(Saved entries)
• • • • •
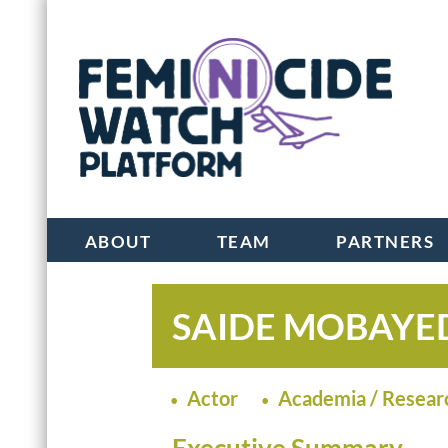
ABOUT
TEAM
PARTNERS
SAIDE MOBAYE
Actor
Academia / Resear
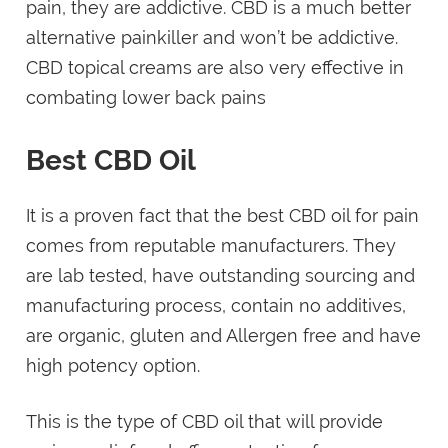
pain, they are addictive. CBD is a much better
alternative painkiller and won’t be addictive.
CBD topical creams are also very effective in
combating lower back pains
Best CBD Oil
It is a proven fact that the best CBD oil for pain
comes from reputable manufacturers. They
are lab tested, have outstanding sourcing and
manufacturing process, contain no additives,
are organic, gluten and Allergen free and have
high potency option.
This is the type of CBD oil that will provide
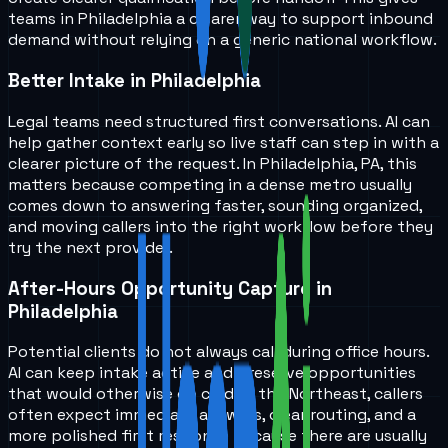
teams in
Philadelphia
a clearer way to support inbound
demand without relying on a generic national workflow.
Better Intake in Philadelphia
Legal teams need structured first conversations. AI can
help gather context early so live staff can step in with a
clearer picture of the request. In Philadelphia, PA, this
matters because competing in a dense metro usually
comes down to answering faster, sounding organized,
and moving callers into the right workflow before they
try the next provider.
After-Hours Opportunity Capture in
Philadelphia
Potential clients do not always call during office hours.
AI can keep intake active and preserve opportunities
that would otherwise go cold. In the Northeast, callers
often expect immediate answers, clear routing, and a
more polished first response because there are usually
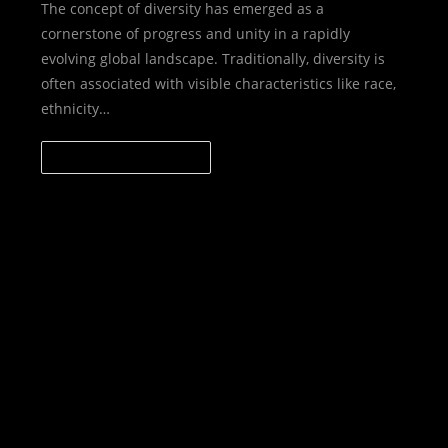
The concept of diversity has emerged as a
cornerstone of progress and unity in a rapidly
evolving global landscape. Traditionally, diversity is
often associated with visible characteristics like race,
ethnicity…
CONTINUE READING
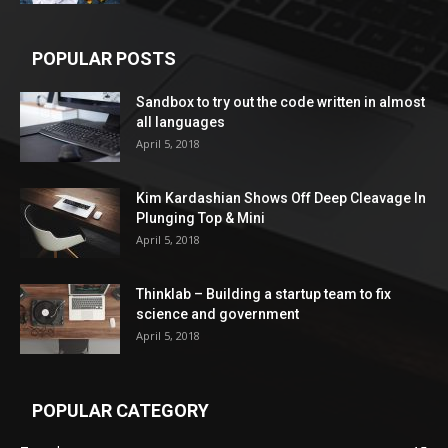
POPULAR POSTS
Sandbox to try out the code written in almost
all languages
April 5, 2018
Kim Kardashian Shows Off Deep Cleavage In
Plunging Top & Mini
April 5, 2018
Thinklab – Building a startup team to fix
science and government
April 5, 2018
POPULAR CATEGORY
• • • • •
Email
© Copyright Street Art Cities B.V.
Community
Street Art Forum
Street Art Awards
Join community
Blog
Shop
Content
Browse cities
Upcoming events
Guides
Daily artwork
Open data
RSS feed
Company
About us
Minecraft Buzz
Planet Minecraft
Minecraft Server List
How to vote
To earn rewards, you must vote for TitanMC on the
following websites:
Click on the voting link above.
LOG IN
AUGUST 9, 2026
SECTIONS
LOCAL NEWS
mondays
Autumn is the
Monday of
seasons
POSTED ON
• • • • •
§ What you should do
Above are the records. Copy only the lines from the one with "high potency option." through the one with "POPULAR CATEGORY", exactly, with no pictures.

§ Exercise answer
high potency option.
This is the type of CBD oil that will provide
teams in
Philadelphia
a clearer way to support inbound
demand without relying on a generic national workflow.
Better Intake in Philadelphia
Legal teams need structured first conversations. AI can
help gather context early so live staff can step in with a
clearer picture of the request. In Philadelphia, PA, this
matters because competing in a dense metro usually
comes down to answering faster, sounding organized,
and moving callers into the right workflow before they
try the next provider.
After-Hours Opportunity Capture in
Philadelphia
Potential clients do not always call during office hours.
AI can keep intake active and preserve opportunities
that would otherwise go cold. In the Northeast, callers
often expect immediate answers, clear routing, and a
more polished first response because there are usually
The concept of diversity has emerged as a
cornerstone of progress and unity in a rapidly
evolving global landscape. Traditionally, diversity is
often associated with visible characteristics like race,
ethnicity…
CONTINUE READING
POPULAR POSTS
Sandbox to try out the code written in almost
all languages
April 5, 2018
Kim Kardashian Shows Off Deep Cleavage In
Plunging Top & Mini
April 5, 2018
Thinklab – Building a startup team to fix
science and government
April 5, 2018
POPULAR CATEGORY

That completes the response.